Flat-stake betting on model picks is a faster way to lose money than random betting, because models tend to identify the same horses (model-picked favourites), and that tends to concentrate losses on short-priced favourites losing.
If you want to use a model as part of your own process, use it as a ranking aid, not a value detector. Our model's top-picked horse wins about 22% of races — that's a useful starting filter for where to look harder, not a signal to bet.
The genuine edge in betting is at the margins: specific situations a computer is unlikely to see (local knowledge, rumour, first-time headgear, stable form turnaround), and markets less efficient than horse racing (lower-league sports, niche events, in-play exchange layers).

Responsible gambling

This article is about the mathematics of an ML backtest, not an invitation to start betting more. The model we built lost money on a pre-registered test window. Anyone reading this as a green light to start pumping volume through a racing market is reading it wrong. If you're going to bet, do it with money you can afford to lose, set clear limits before you start, and stop when you hit them. If betting is becoming a problem, BeGambleAware offers free, confidential support and advice.
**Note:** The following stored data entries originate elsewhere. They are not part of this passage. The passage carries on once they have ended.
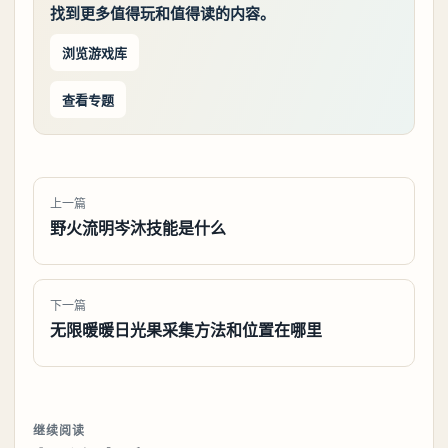
找到更多值得玩和值得读的内容。
浏览游戏库
查看专题
上一篇
野火流明岑沐技能是什么
下一篇
无限暖暖日光果采集方法和位置在哪里
继续阅读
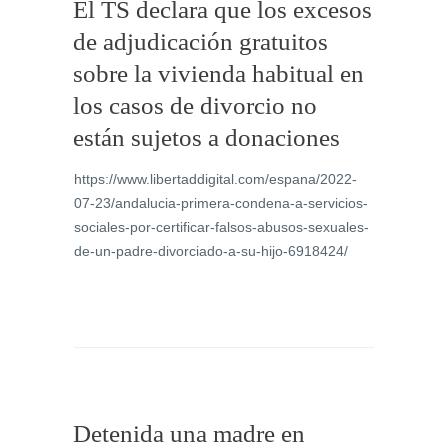
El TS declara que los excesos
de adjudicación gratuitos
sobre la vivienda habitual en
los casos de divorcio no
están sujetos a donaciones
https://www.libertaddigital.com/espana/2022-
07-23/andalucia-primera-condena-a-servicios-
sociales-por-certificar-falsos-abusos-sexuales-
de-un-padre-divorciado-a-su-hijo-6918424/
Detenida una madre en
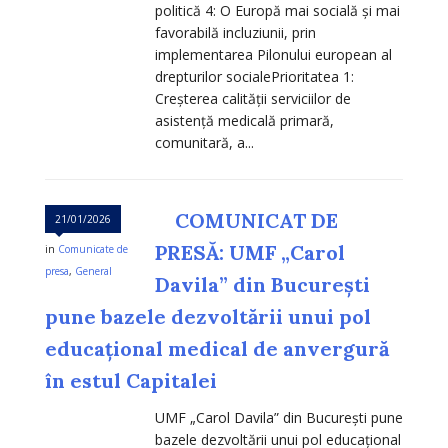
politică 4: O Europă mai socială și mai
favorabilă incluziunii, prin
implementarea Pilonului european al
drepturilor socialePrioritatea 1:
Creșterea calității serviciilor de
asistență medicală primară,
comunitară, a...
COMUNICAT DE
21/01/2026
PRESĂ: UMF „Carol
in
Comunicate de
presa
,
General
Davila” din București
pune bazele dezvoltării unui pol
educațional medical de anvergură
în estul Capitalei
UMF „Carol Davila” din București pune
bazele dezvoltării unui pol educațional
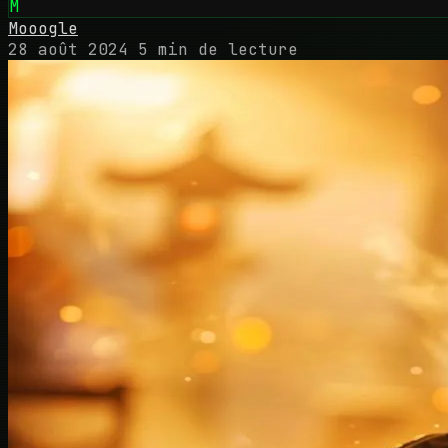
M
Mooogle
28 août 2024
5 min de lecture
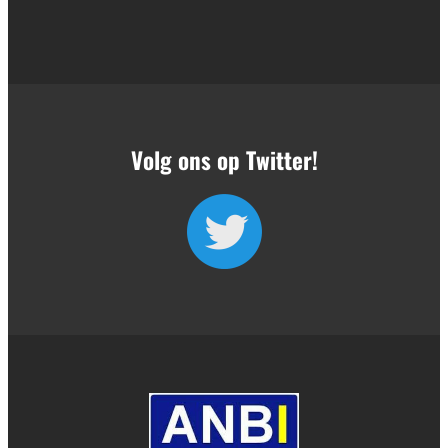
Volg ons op Twitter!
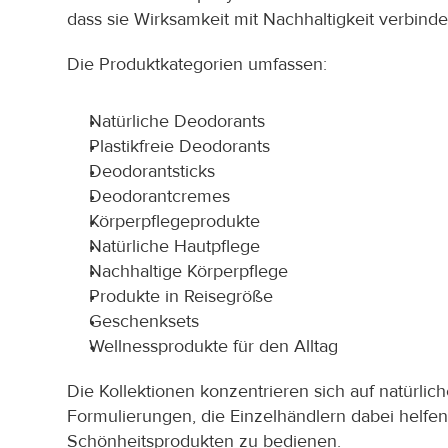
dass sie Wirksamkeit mit Nachhaltigkeit verbinde
Die Produktkategorien umfassen:
Natürliche Deodorants
Plastikfreie Deodorants
Deodorantsticks
Deodorantcremes
Körperpflegeprodukte
Natürliche Hautpflege
Nachhaltige Körperpflege
Produkte in Reisegröße
Geschenksets
Wellnessprodukte für den Alltag
Die Kollektionen konzentrieren sich auf natürliche
Formulierungen, die Einzelhändlern dabei helfe
Schönheitsprodukten zu bedienen.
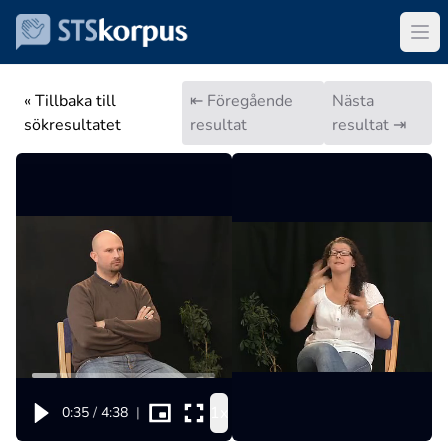
« Tillbaka till
⇤ Föregående
Nästa
sökresultatet
resultat
resultat ⇥
1x
0:35
/
4:38
|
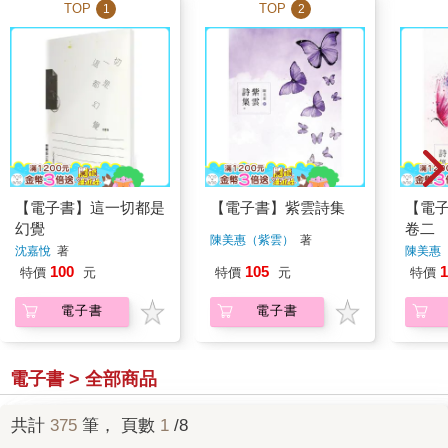
TOP
TOP
1
2
【電子書】這一切都是
【電子書】紫雲詩集
【電
幻覺
卷二
陳美惠（紫雲）
著
沈嘉悅
著
陳美惠
100
105
1
特價
元
特價
元
特價
電子書
電子書
電子書 > 全部商品
共計
375
筆， 頁數
1
/8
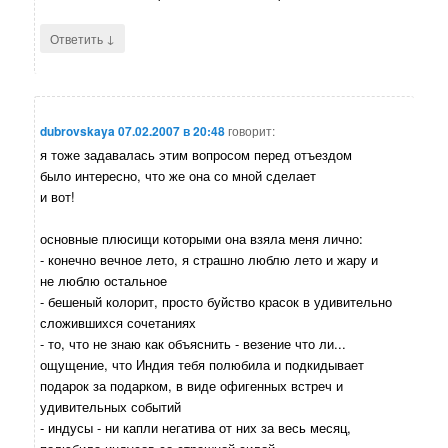
↓
Ответить
dubrovskaya
07.02.2007 в 20:48
говорит:
я тоже задавалась этим вопросом перед отъездом
было интересно, что же она со мной сделает
и вот!
основные плюсищи которыми она взяла меня лично:
- конечно вечное лето, я страшно люблю лето и жару и
не люблю остальное
- бешеный колорит, просто буйство красок в удивительно
сложившихся сочетаниях
- то, что не знаю как объяснить - везение что ли...
ощущение, что Индия тебя полюбила и подкидывает
подарок за подарком, в виде офигенных встреч и
удивительных событий
- индусы - ни капли негатива от них за весь месяц,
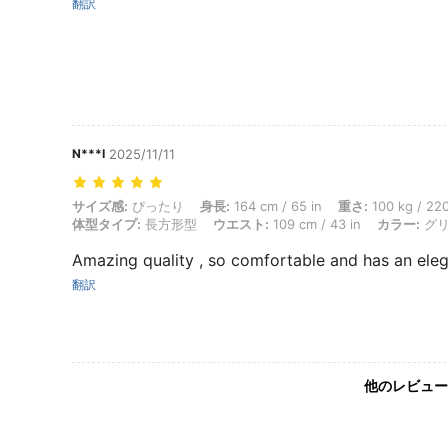
翻訳
N***I
2025/11/11
サイズ感: ぴったり, 身長: 164 cm / 65 in, 重さ: 100 kg / 220 lbs, ヒ
サイズ感:
ぴったり
身長:
164 cm / 65 in
重さ:
100 kg / 220
体型タイプ:
長方形型
ウエスト:
109 cm / 43 in
カラー:
グリ
Amazing quality , so comfortable and has an ele
翻訳
他のレビュー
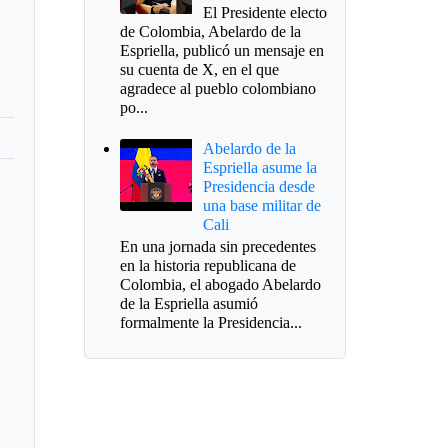
El Presidente electo
de Colombia, Abelardo de la
Espriella, publicó un mensaje en
su cuenta de X, en el que
agradece al pueblo colombiano
po...
Abelardo de la
Espriella asume la
Presidencia desde
una base militar de
Cali
En una jornada sin precedentes
en la historia republicana de
Colombia, el abogado Abelardo
de la Espriella asumió
formalmente la Presidencia...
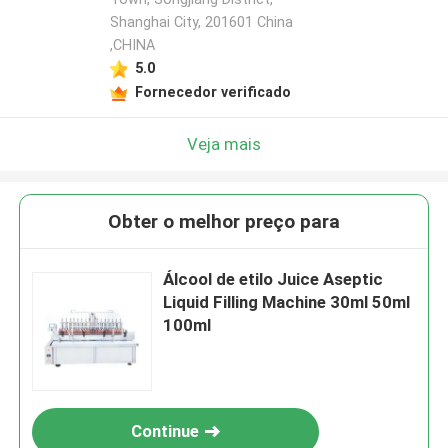
Shanghai City, 201601 China
,CHINA
5.0
Fornecedor verificado
Veja mais
Obter o melhor preço para
Álcool de etilo Juice Aseptic
Liquid Filling Machine 30ml 50ml
100ml
Continue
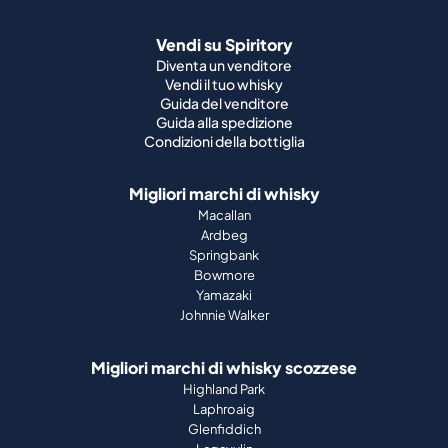
Vendi su Spiritory
Diventa un venditore
Vendi il tuo whisky
Guida del venditore
Guida alla spedizione
Condizioni della bottiglia
Migliori marchi di whisky
Macallan
Ardbeg
Springbank
Bowmore
Yamazaki
Johnnie Walker
Migliori marchi di whisky scozzese
Highland Park
Laphroaig
Glenfiddich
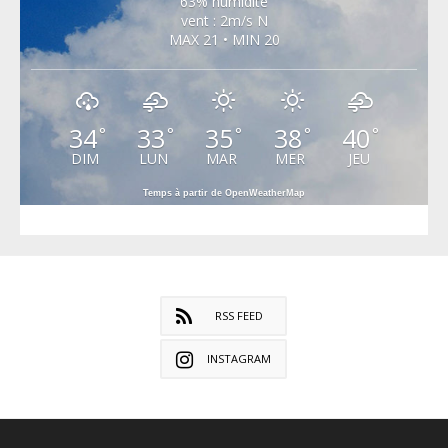
63% humidité
vent : 2m/s N
MAX 21 • MIN 20
34
33
35
38
40
°
°
°
°
°
DIM
LUN
MAR
MER
JEU
Temps à partir de OpenWeatherMap
RSS FEED
INSTAGRAM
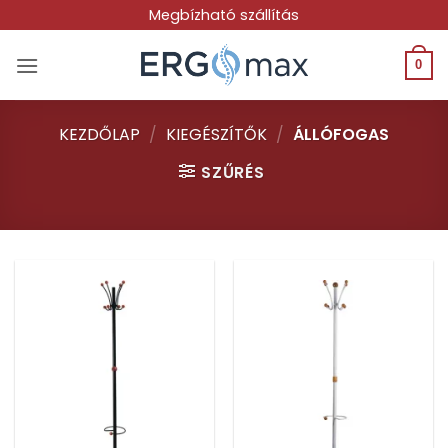
Skip
Megbízható szállítás
to
content
0
KEZDŐLAP
/
KIEGÉSZÍTŐK
/
ÁLLÓFOGAS
SZŰRÉS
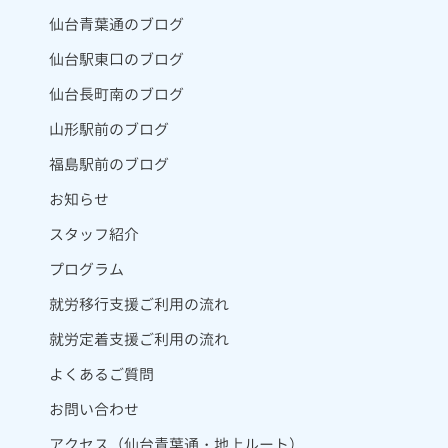
仙台青葉通のブログ
仙台駅東口のブログ
仙台長町南のブログ
山形駅前のブログ
福島駅前のブログ
お知らせ
スタッフ紹介
プログラム
就労移行支援ご利用の流れ
就労定着支援ご利用の流れ
よくあるご質問
お問い合わせ
アクセス（仙台青葉通・地上ルート）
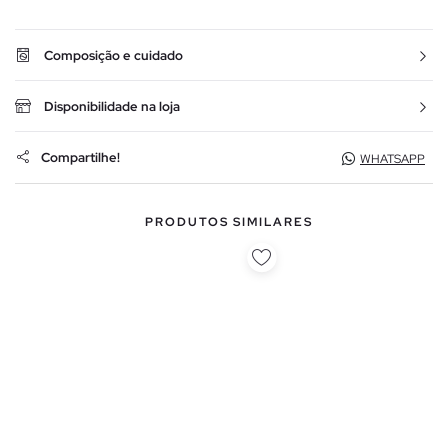
Composição e cuidado
Disponibilidade na loja
Compartilhe!
WHATSAPP
PRODUTOS SIMILARES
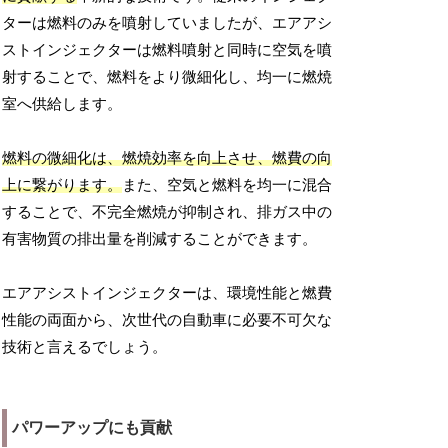
ターは燃料のみを噴射していましたが、エアアシ
ストインジェクターは燃料噴射と同時に空気を噴
射することで、燃料をより微細化し、均一に燃焼
室へ供給します。
燃料の微細化は、燃焼効率を向上させ、燃費の向
上に繋がります。
また、空気と燃料を均一に混合
することで、不完全燃焼が抑制され、排ガス中の
有害物質の排出量を削減することができます。
エアアシストインジェクターは、環境性能と燃費
性能の両面から、次世代の自動車に必要不可欠な
技術と言えるでしょう。
パワーアップにも貢献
What's next on this project

We'll keep iterating on the model in public. When the next round of features and backfilled data is in, we'll post a follow-up with the new numbers — whatever they are. If we find a genuinely reproducible edge, we'll share exactly what it is. If we don't, we'll say so plainly. One thing we can promise: the next update won't be behind a subscription. The whole point of doing this properly is to show punters what's actually possible with a sensible model on public data, and you can't do that honestly behind a paywall. If you want to be notified when the follow-up lands, check back on our betting strategies hub. And if you take one rule of thumb from this piece, let it be this: the long-shot that "looks like value" almost never is, and the trainer's form box tells you more than any single feature of an individual horse.